El dramaturgo y director Manuel Domínguez, oriundo de Ensenada y afincado en Xalapa, vuelve a apostar por este texto de Beckett, deconstruyéndolo para recrear, valiéndose del teatro mismo, la metáfora de la búsqueda del sentido de lo que somos y hacemos en este universo –y, por ende, en el teatro–. En escena están los cuatro personajes de la obra, pero solamente hay dos actores. Hay alguien más: una joven que interactúa de extraña manera primero con el público y después con los dos actores que de vez en vez se ven forzados a interrumpir su actuación, su verdad escénica.
Domínguez acorta, sintetiza, revierte o parafrasea los textos originales (no se nos aclara qué traducción se usa y eso sería importante conocerlo) y carga el peso en la mancuerna -que más como entes teatrales- que como personajes desarrollan Roldán Ramírez y Carlos Rodríguez. Meraqui Pradis está con ellos y su presencia es un justo y grato equilibrio. Carlos, aunque nos presenta a un creíble Clov pleno de ira contenida, tiene su mejor momento en sus explosiones como actor harto y desconcertado. Gracias a él la frontera entre ficción y rompimiento jamás se aclara.

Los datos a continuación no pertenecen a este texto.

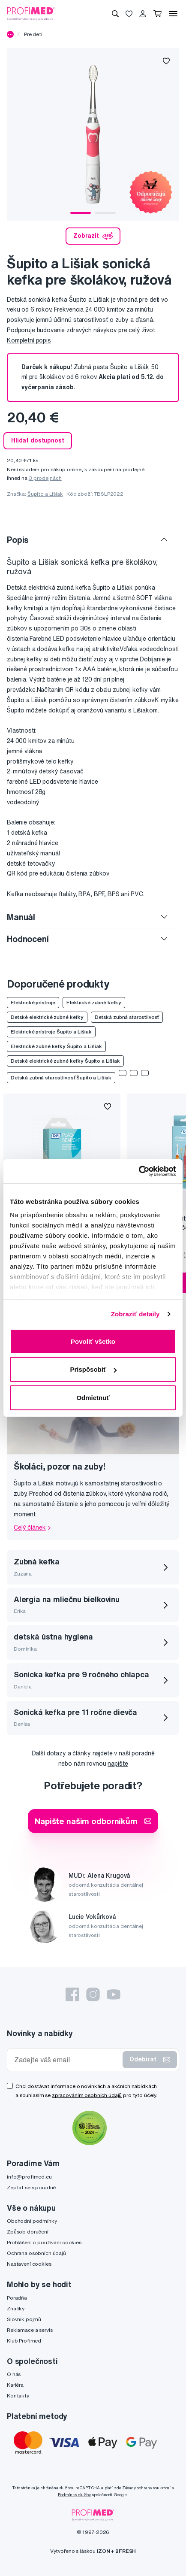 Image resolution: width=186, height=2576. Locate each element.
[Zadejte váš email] (67, 2060)
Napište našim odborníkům (93, 1821)
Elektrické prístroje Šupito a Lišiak (51, 1031)
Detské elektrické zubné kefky (47, 1017)
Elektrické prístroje (33, 1002)
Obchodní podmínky (32, 2221)
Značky (15, 2308)
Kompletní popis (29, 340)
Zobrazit (93, 236)
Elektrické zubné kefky (93, 1002)
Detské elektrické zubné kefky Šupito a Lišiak (65, 1061)
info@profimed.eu (29, 2176)
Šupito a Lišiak (45, 494)
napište (118, 1764)
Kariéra (15, 2385)
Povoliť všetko (93, 1341)
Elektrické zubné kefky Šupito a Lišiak (56, 1046)
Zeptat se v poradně (31, 2187)
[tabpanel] (93, 134)
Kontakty (18, 2395)
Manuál (21, 916)
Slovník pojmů (24, 2319)
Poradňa (17, 2297)
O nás (14, 2374)
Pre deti (33, 34)
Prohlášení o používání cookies (44, 2242)
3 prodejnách (45, 478)
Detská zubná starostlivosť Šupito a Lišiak (61, 1077)
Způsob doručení (27, 2231)
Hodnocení (28, 938)
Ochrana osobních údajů (36, 2253)
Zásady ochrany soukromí (146, 2488)
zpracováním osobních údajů (87, 2095)
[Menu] (173, 14)
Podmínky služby (74, 2495)
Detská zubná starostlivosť (127, 1017)
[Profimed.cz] (31, 13)
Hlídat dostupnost (37, 440)
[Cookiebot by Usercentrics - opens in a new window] (138, 1171)
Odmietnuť (92, 1397)
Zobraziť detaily (135, 1314)
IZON (103, 2551)
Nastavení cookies (29, 2264)
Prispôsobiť (93, 1369)
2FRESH (125, 2551)
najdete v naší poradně (124, 1753)
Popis (18, 539)
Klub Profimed (24, 2340)
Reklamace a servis (29, 2330)
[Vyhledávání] (115, 14) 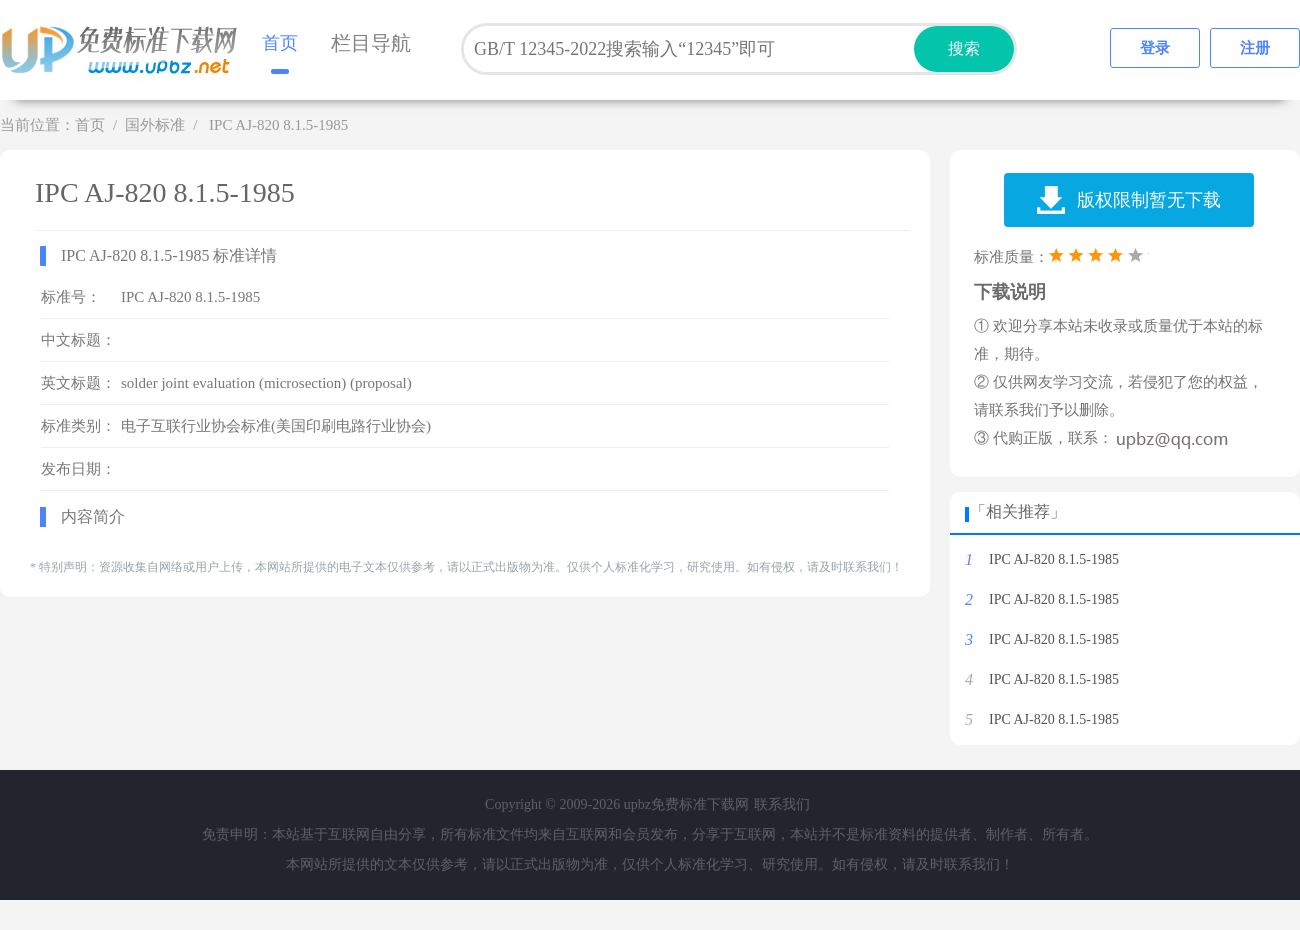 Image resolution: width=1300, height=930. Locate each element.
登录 (1155, 48)
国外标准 (155, 125)
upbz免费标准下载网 (125, 50)
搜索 (964, 48)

Junto con Lear, Hamm es el personaje anhelado por los actores que han llegado a una edad y trayectoria venerables. Aquí es interpretado por un joven y sólido actor cuya inagotable energía le permite construir un personaje –compuesto por varios personajes, incluidos los padres de Hamm– en el que parece habitar todo el desasosiego del mundo y, aún así, cabe en él un sutil encanto que parece anunciar cierta esperanza dentro del apocalipsis. Al estupendo trabajo de Roldán solo le falta, porque lo merece, rematar con los diálogos finales de Beckett. Pero el final de esta partida es otro.
Lo que propone Manuel Domínguez es muy arriesgado y, paradójicamente, muy honesto. Y eso es lo que se aplaude y agradece, pues desde una manufactura más underground que independiente, este montaje suma atractivos que ya desearía más de una obra que se anuncia como transgresora o de verdad absoluta. En esta partida lo que sigue importando es la diversión. Sí: porque no hay nada más divertido que la infelicidad, ¿verdad, Samuel Beckett?